The main types of depositional landforms are summarised below:

  • Moraines – these are composed of rocky debris that has been removed from the valley sides and floor by weathering and erosion and carried downhill by glaciers. There are a number of different forms of moraine:
    • Terminal moraine – a crescent shaped mound or ridge of moraine found at the snout of the glacier and which represents the furthest advance of the ice. It marks the point at which the snout remained fixed for some time while continuing movement of fresh ice and debris down the mountain was continuously exposed at this point of terminal ablation to accumulate into a considerable body of material.
    • Push moraine – when an advancing glacier pushes a pile of previously deposited glacial material into a linear ridge. These are found in areas where fluctuating climate has resulted in glacial advance followed by retreat and then advance again.
    • Lateral moraine – moraine running along the edge of the glacier where it meets the valley side. These develop from the accumulation of frost-shattered rock debris falling from valley sides and accumulating at the base of the rock face on the surface of the glacier. When the ice melts the material forms accumulations of unsorted rock debris in a linear slump against the valley sides.
    • Medial moraine – when two glaciers meet the lateral moraines of the adjacent glaciers merge and extend down the middle of the enlarged glacier. When the ice melts the unsorted rock debris is left as a ridge down the middle of the once-glaciated valley.
    • Recessional moraine – these are similar to terminal moraine, however rather than being located at the furthest advance of the glacier they form where the glacier snout remained at the same point for sufficient time to accumulate a significant mound of debris as ice (and debris) flow continued to arrive here before melting. This then resides across the valley as the glacier retreats.
  • Drumlins – large hill-sized oval mounds caused by glaciers dropping their basal debris load as a result of friction between the ice and the underlying geology. As the glacier continues to advance around the mound of deposited material they are narrowed and straightened. They are typically found in clusters, known as ‘drumlin swarms’ with the blunter end (stoss) facing the direction from which the ice advanced and a tapering end (lee) in the direction the ice was going. The interior composition of drumlins varies; some have unsorted cores of silts, sands and boulders. Others have fluvial deposits indicating that some may have been formed by fluvioglacial processes rather than simply glacial deposition.

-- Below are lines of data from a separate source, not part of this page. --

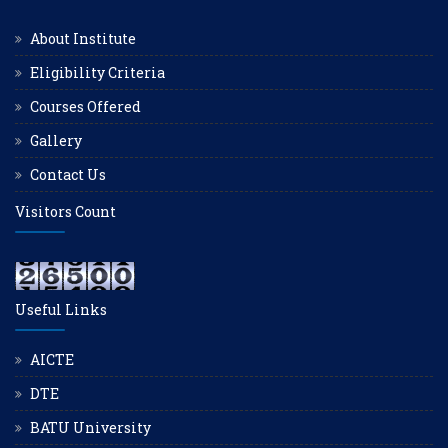
About Institute
Eligibility Criteria
Courses Offered
Gallery
Contact Us
Visitors Count
Useful Links
AICTE
DTE
BATU University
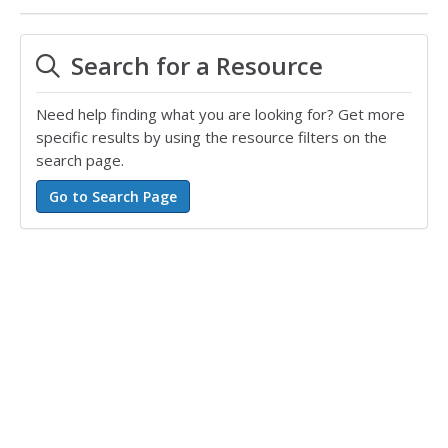
Search for a Resource
Need help finding what you are looking for? Get more
specific results by using the resource filters on the
search page.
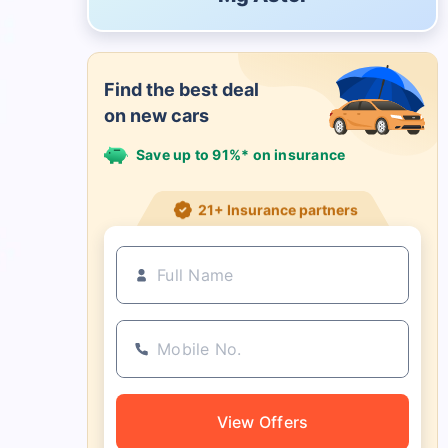
Find the best deal
on new cars
Save up to 91%* on insurance
21+ Insurance partners
View Offers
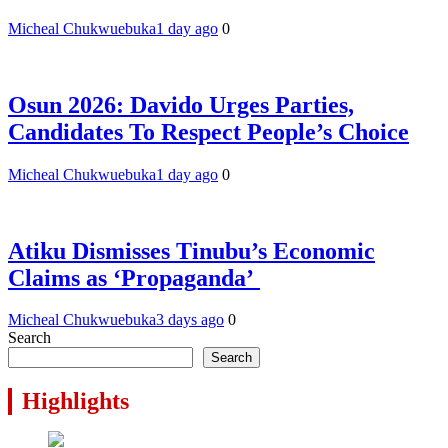
Micheal Chukwuebuka
1 day ago
0
Osun 2026: Davido Urges Parties,
Candidates To Respect People’s Choice
Micheal Chukwuebuka
1 day ago
0
Atiku Dismisses Tinubu’s Economic
Claims as ‘Propaganda’
Micheal Chukwuebuka
3 days ago
0
Search
Search
Highlights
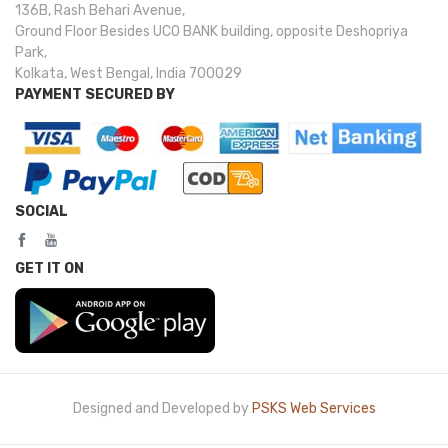
136B, Rash Behari Avenue,
Ground Floor Besides UCO BANK building, opposite Deshopriya
Park,
Kolkata, West Bengal, India 700029
PAYMENT SECURED BY
SOCIAL
GET IT ON
Designed and Developed by
PSKS Web Services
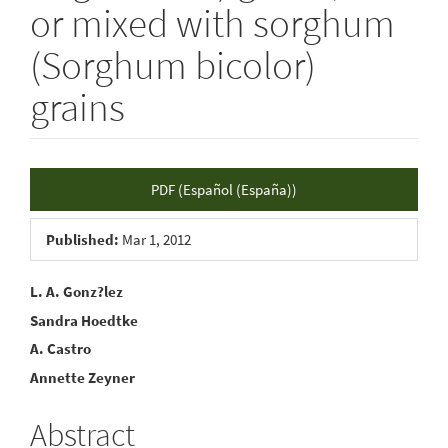
or mixed with sorghum
(Sorghum bicolor)
grains
Article
PDF (Español (España))
Sidebar
Published:
Mar 1, 2012
Main
L. A. Gonz?lez
Sandra Hoedtke
Article
A. Castro
Content
Annette Zeyner
Abstract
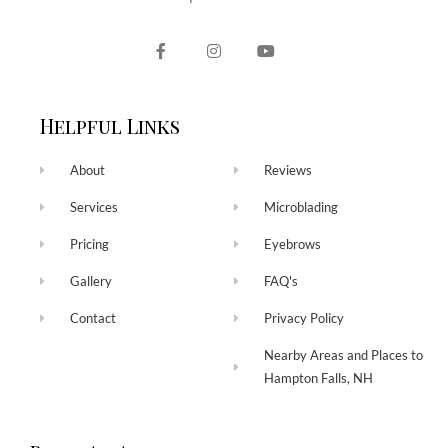
Helpful Links
About
Reviews
Services
Microblading
Pricing
Eyebrows
Gallery
FAQ's
Contact
Privacy Policy
Nearby Areas and Places to
Hampton Falls, NH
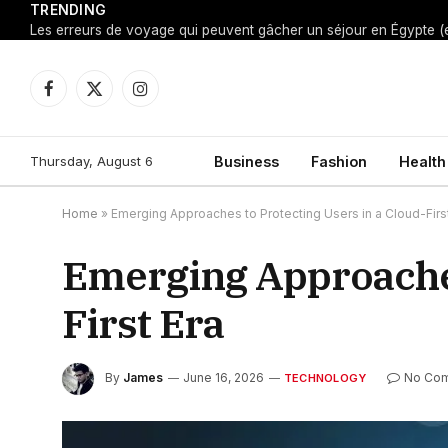
TRENDING
Facebook
X
Instagram
(Twitter)
Thursday, August 6
Business
Fashion
Health
Home
»
Emerging Approaches to Protecting Users in a Cloud-First
Emerging Approaches
First Era
By
James
June 16, 2026
No Co
TECHNOLOGY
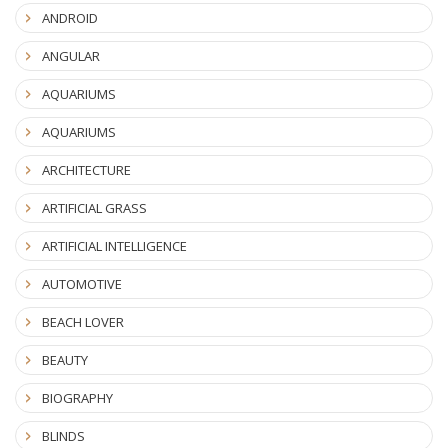
ANDROID
ANGULAR
AQUARIUMS
AQUARIUMS
ARCHITECTURE
ARTIFICIAL GRASS
ARTIFICIAL INTELLIGENCE
AUTOMOTIVE
BEACH LOVER
BEAUTY
BIOGRAPHY
BLINDS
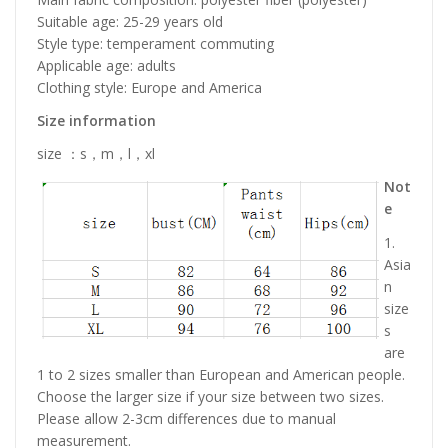
Suitable age: 25-29 years old
Style type: temperament commuting
Applicable age: adults
Clothing style: Europe and America
Size information
size ：s，m，l，xl
Not
e
1.
Asia
n
size
s
are
1 to 2 sizes smaller than European and American people.
Choose the larger size if your size between two sizes.
Please allow 2-3cm differences due to manual
measurement.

  • Erratics – these are rock fragments and boulders that differ from the local geology. They are transported within the glacier and deposited on top of different geology when the glacier melts and retreats.
  • Till plains – when a large section of ice detaches from the main body of the glacier and melts, the suspended debris will be deposited and form a large plain of unsorted till.

There are other features associated with glacial erosion and deposition, but they are the consequence of the action of flowing meltwater rather than the main body of solid ice, and are known as fluvioglacial landforms and are covered in the related content sheet.